Where on the title page of any publication does it say, "To be read only by humans"? The writer's intent does not a prohibition make.

What about OCR devices that upload text to convert the printed word to an artificial voice? Does doing so make visually disabled people criminals?

What about those of us who upload PDFs to our iPads so that we can have ready access to reference materials, or to have something to read on a plane?

Saying "Thou Shalt Not Allow a Machine to Upload Thy Writings" is a bit naïve, don't you think?

I think what is really happening here is that artists/writers are fearful of competitors who can learn their craft in just a few hours, and produce artwork that is just as good as -- or even better than -- artwork produced by humans.

And do it for less cost, too. Why pay out a $10,000 advance to a human writer for the next installment of a serial story (and wait weeks for it, too), when with just a phone call and a promise, an editor can have an entire finished script on their desk the next day, and owe nothing more than a steak dinner and a bottle of champagne for the effort?

As for "Don't publish if you don't want AI to learn from your work", it is not analogous to "Don't own something if you don't want it stolen". It is analogous to "Don't leave your treasures where they can be stolen."

Joshua the Writer · Jul 23, 2024

Cryptid said:
Where on the title page of any publication does it say, "To be read only by humans"? The writer's intent does not a prohibition make.

What about OCR devices that upload text to convert the printed word to an artificial voice? Does doing so make visually disabled people criminals?

What about those of us who upload PDFs to our iPads so that we can have ready access to reference materials, or to have something to read on a plane?

Saying "Thou Shalt Not Allow a Machine to Upload Thy Writings" is a bit naïve, don't you think?

I think what is really happening here is that artists/writers are fearful of competitors who can learn their craft in just a few hours, and produce artwork that is just as good as -- or even better than -- artwork produced by humans.

And do it for less cost, too.
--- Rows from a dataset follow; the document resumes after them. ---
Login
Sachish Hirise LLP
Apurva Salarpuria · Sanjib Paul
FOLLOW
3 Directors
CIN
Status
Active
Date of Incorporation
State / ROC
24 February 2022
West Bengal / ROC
Why pay out a $10,000 advance to a human writer for the next installment of a serial story (and wait weeks for it, too), when with just a phone call and a promise, an editor can have an entire finished script on their desk the next day, and owe nothing more than a steak dinner and a bottle of champagne for the effort?

As for "Don't publish if you don't want AI to learn from your work", it is not analogous to "Don't own something if you don't want it stolen". It is analogous to "Don't leave your treasures where they can be stolen."

Because it'd just make generic slop and reduce the amount of creativity in the world, despite the fact that we live in the world with unlimited and easy to access methods to share any ideas. Even your misinformed idea that AI is somehow good. I'm not fearful of a competitor, because I already know that once I get to writing, the stuff I come up with is consistently better than something an AI could produce. Keep in mind, AI essentailly can only replicate what it already knows, so there is a lack of creativity, because creativity is a human thing. Surely, monkeys and corvids can be creative, since they're also highly intelligent species, but creativity is mostly a human thing.

Paying the writers is something those mega corps SHOULD be doing. They have the budget to do so, but those greedy, snotty, CEOs decide that they want more money for themselves instead. Not to mention because. And you're eating their propaganda right up.

The only thing that can come with normalized commercial use of AI generated images and documents (I can't call it art or writing in good faith) is an even greater decrease in media literacy and creativity.

Publishing works is not leaving treasures where they can be stolen.

Cryptid · Jul 24, 2024

Do you mean "Generic Slop" as in every sword-and-sorcery novel since Lord of The Rings? How about the seemingly endless variations on the Disney/Marvel franchise? Maybe the daytime soap operas? How about professional sports? The History channel? Every exhibition at MOMA since its opening?

You may have a point though, if your point is that humans can generate enough generic slop all on their own without any assistance -- or competition -- from Artificial Intelligence.

Because, you see, AI systems can only learn to produce their own art from studying human art . . . giving the phrase "Garbage In, Garbage Out" a whole new context.

Boogs · Jul 24, 2024

Cryptid said:
Where on the title page of any publication does it say, "To be read only by humans"? The writer's intent does not a prohibition make.

The act of reading a book by a human is a very different act to feeding it into a machine that requires someone's original work to be able to produce profit making produce for the AI owner.

The AI owner is making direct profit from the original works created by others without payment, agreement or permission. Just because they use a fancy new technology to do so makes no difference to my mind.

What you suggest would have a terrible impact of human creativity and our access to it.
The big problem is copyright laws are wholly inadequate for purpose these days.

If someone creates a picture, spends years working on it, and someone else see's it, photographs it, and then proceeds to make a fortune out of that photograph without permission or even the knowledge of the artist, are you suggesting that would be fair? If not, what's the difference?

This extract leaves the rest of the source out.